Body shaming ialah masalah serius yang sering dialami orang-orang dari semua jenis kelamin, usia, dan latar belakang. Rasa malu pada tubuh dapat menyebabkan rendahnya harga diri, citra tubuh yang buruk, gangguan makan, dan bahkan menimbulkan perasaan malu, cemas, dan depresi.
Sering kali juga terjadi informasi yang salah di medsos. Tiktok dikritik karena perannya dalam menyebarkan misinformasi dan teori konspirasi, terutama di masa pandemi covid-19. Beberapa pengguna membagikan informasi palsu tentang virus dan penyebarannya, yang dapat menimbulkan konsekuensi serius bagi kesehatan masyarakat. Karena sebagian besar pengguna Tiktok masih berusia muda dan memiliki pengetahuan dan pengalaman terbatas, dapat dipahami seperti apa dampak dari paparan informasi salah yang viral itu.
Menyikapi budaya instan
Budaya instan mengacu pada masyarakat yang menghargai dan memprioritaskan hasil dan kepuasan langsung daripada tujuan jangka panjang. Budaya tersebut diperkuat melalui medsos, makanan cepat saji, dan belanja daring. Ada beberapa langkah yang dapat dilakukan untuk mengatasi budaya itu. Pertama, latih perhatian. Mindfulness ialah upaya untuk hadir sepenuhnya dan terhubung dengan momen. Hal itu dapat membantu siswa memperlambat dan mengapresiasi masa kini daripada selalu melamun tentang masa depan. Salah satu cara melatih mindfulness ialah dengan meditasi, pernapasan dalam, atau yoga.

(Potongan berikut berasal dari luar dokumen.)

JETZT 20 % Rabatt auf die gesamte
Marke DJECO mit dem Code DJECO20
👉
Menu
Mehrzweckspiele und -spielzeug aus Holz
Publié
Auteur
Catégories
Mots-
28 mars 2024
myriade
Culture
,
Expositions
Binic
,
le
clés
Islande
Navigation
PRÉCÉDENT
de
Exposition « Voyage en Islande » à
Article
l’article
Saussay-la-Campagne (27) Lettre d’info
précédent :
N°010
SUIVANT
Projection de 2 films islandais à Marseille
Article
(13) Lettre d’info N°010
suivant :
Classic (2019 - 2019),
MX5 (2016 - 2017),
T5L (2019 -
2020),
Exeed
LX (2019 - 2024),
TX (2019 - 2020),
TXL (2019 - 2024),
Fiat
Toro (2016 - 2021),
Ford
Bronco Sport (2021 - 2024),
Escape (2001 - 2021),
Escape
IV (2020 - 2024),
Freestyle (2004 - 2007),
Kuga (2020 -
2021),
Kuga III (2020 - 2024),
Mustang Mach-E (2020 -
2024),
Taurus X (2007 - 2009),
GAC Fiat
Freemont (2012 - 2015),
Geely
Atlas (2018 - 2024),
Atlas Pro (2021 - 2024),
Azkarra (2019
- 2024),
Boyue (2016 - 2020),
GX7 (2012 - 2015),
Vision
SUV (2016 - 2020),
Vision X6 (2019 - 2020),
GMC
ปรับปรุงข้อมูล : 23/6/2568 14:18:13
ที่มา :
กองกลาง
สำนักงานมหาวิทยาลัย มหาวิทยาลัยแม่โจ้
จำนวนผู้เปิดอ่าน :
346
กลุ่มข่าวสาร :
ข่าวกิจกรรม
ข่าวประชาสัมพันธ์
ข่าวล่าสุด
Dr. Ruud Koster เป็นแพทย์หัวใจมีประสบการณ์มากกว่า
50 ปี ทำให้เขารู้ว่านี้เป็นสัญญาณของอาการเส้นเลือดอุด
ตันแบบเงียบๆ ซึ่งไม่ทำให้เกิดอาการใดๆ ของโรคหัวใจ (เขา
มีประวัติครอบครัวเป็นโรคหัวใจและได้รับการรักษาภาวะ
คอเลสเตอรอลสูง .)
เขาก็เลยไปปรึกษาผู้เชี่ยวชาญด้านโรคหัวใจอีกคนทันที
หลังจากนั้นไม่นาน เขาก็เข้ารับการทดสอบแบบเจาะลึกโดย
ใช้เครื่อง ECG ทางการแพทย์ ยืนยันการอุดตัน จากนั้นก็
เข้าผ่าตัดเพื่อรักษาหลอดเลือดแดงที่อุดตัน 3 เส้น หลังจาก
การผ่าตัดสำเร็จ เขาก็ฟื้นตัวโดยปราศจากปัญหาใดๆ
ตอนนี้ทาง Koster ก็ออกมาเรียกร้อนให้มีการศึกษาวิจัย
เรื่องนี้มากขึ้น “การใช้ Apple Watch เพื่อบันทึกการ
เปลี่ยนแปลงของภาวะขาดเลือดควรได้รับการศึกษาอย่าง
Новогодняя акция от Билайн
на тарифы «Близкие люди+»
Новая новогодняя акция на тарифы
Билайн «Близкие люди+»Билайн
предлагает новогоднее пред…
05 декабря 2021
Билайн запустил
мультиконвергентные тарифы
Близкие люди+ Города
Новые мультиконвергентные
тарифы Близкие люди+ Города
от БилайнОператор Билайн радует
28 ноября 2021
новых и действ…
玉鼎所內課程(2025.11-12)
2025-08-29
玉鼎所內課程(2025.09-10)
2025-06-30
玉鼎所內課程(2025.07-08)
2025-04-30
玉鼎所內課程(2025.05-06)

Kedua, tetapkan tujuan yang realistis. Budaya yang serbacepat dapat membuat siswa merasa harus melakukan segala sesuatu dengan cepat dan efisien, tetapi hal itu dapat membuat mereka merasa kewalahan dan lelah. Lebih bijaksana jika siswa dibiasakan untuk dapat menetapkan tujuan realistis yang mampu dicapai dalam jangka waktu yang wajar.
Ketiga, batasi penggunaan medsos. Siswa perlu diajari untuk membatasi penggunaan medsos dan menetapkan aturan main kapan dan di mana penggunaannya. Keempat, berlatih menunda kepuasan. Kepuasan yang tertunda merupakan wahana penting bagi pribadi sukses. Hal itu dapat membantu siswa membangun kesabaran dan ketahanan, yang merupakan kualitas penting agar dapat meraih kesuksesan jangka panjang.

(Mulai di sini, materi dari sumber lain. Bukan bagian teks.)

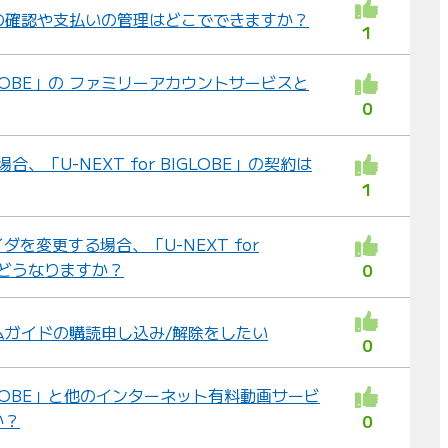
容の確認や支払いの管理はどこでできますか？
1
BIGLOBE」の ファミリーアカウントサービスと
0
合、「U-NEXT for BIGLOBE」の契約は
1
を変更する場合、「U-NEXT for
はどうなりますか？
0
ラムガイドの購読申し込み/解除をしたい
0
BIGLOBE」と他のインターネット有料動画サービ
か？
0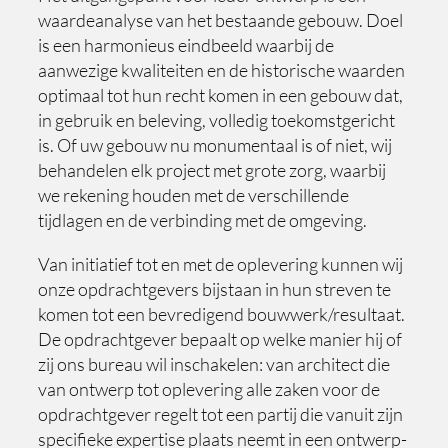
waardeanalyse van het bestaande gebouw. Doel
is een harmonieus eindbeeld waarbij de
aanwezige kwaliteiten en de historische waarden
optimaal tot hun recht komen in een gebouw dat,
in gebruik en beleving, volledig toekomstgericht
is. Of uw gebouw nu monumentaal is of niet, wij
behandelen elk project met grote zorg, waarbij
we rekening houden met de verschillende
tijdlagen en de verbinding met de omgeving.
Van initiatief tot en met de oplevering kunnen wij
onze opdrachtgevers bijstaan in hun streven te
komen tot een bevredigend bouwwerk/resultaat.
De opdrachtgever bepaalt op welke manier hij of
zij ons bureau wil inschakelen: van architect die
van ontwerp tot oplevering alle zaken voor de
opdrachtgever regelt tot een partij die vanuit zijn
specifieke expertise plaats neemt in een ontwerp-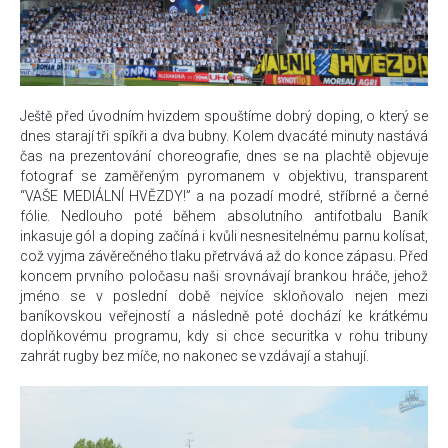
Ještě před úvodním hvizdem spouštíme dobrý doping, o který se
dnes starají tři spíkři a dva bubny. Kolem dvacáté minuty nastává
čas na prezentování choreografie, dnes se na plachtě objevuje
fotograf se zaměřeným pyromanem v objektivu, transparent
“VAŠE MEDIÁLNÍ HVĚZDY!” a na pozadí modré, stříbrné a černé
fólie. Nedlouho poté během absolutního antifotbalu Baník
inkasuje gól a doping začíná i kvůli nesnesitelnému parnu kolísat,
což vyjma závěrečného tlaku přetrvává až do konce zápasu. Před
koncem prvního poločasu naši srovnávají brankou hráče, jehož
jméno se v poslední době nejvíce skloňovalo nejen mezi
baníkovskou veřejností a následně poté dochází ke krátkému
doplňkovému programu, kdy si chce securitka v rohu tribuny
zahrát rugby bez míče, no nakonec se vzdávají a stahují.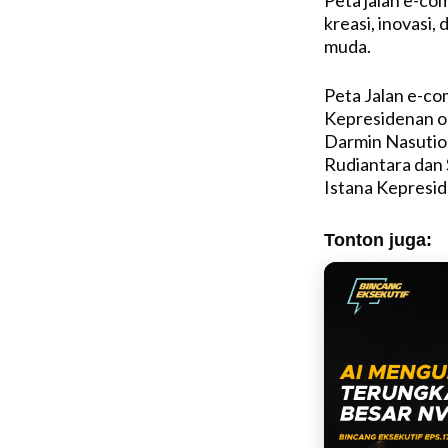
kreasi, inovasi,
muda.
Peta Jalan e-co
Kepresidenan o
Darmin Nasutio
Rudiantara dan 
Istana Kepresid
Tonton juga: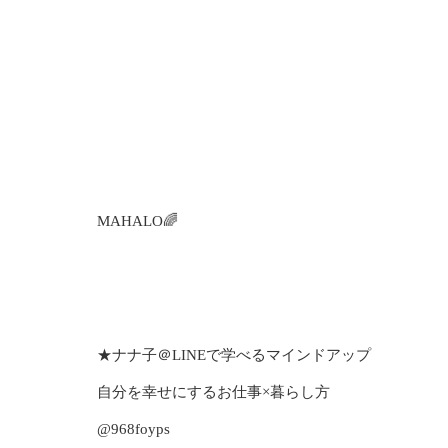
MAHALO🌈
★ナナ子＠LINEで学べるマインドアップ
自分を幸せにするお仕事×暮らし方
@968foyps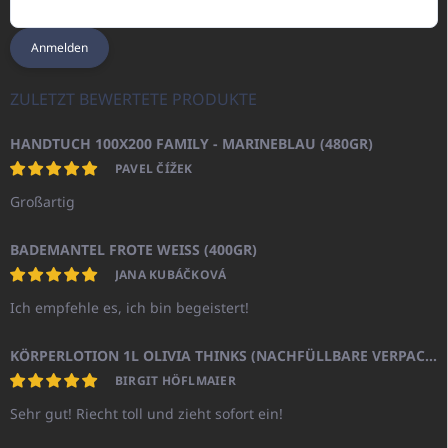
Anmelden
ZULETZT BEWERTETE PRODUKTE
HANDTUCH 100X200 FAMILY - MARINEBLAU (480GR)
PAVEL ČÍŽEK
Großartig
BADEMANTEL FROTE WEISS (400GR)
JANA KUBÁČKOVÁ
Ich empfehle es, ich bin begeistert!
KÖRPERLOTION 1L OLIVIA THINKS (NACHFÜLLBARE VERPACKUNG)
BIRGIT HÖFLMAIER
Sehr gut! Riecht toll und zieht sofort ein!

Itu ialah keterampilan untuk bersabar menunggu imbalan/hasil, alih-alih mencari kepuasan sesaat. Keterampilan itu penting untuk mencapai tujuan jangka panjang dan dapat membawa kesuksesan yang lebih besar serta kehidupan yang lebih bahagia.
Menguatkan sosialisasi
Bersosialisasi langsung dengan orang lain ialah cara terbaik untuk mengimbangi gempuran budaya Tiktok. Ketika budaya instan dapat memicu keterasingan sosial, berusaha terlibat dengan orang lain secara bermakna ialah pilihan bijak. Misalnya dengan menjadi sukarelawan, bergabung dengan klub atau organisasi, atau sekadar menghabiskan waktu bersama teman dan keluarga.
Komunikasi tatap muka dengan orang lain merupakan bagian penting dalam kehidupan manusia. Itu membantu kita membangun hubungan yang bermakna, membentuk jaringan sosial, dan meningkatkan rasa memiliki.
Budaya instan merupakan sebuah tren sosial dan menolak sepenuhnya pengaruh budaya tersebut tentu menjadi tantangan tersendiri. Bermain itu sehat, tetapi terjebak dalam algoritma budaya Tiktok dapat menurunkan produktivitas. Dengan mempraktikkan kewaspadaan, menetapkan tujuan yang realistis, membatasi penggunaan media sosial, mempraktikkan penundaan kepuasan, dan meningkatkan kemampuan bersosialisasi langsung dengan orang lain, siswa akan mampu mengembangkan ketahanan dan menciptakan kehidupan yang lebih memuaskan. Wallahu a’lam bi al-shawab.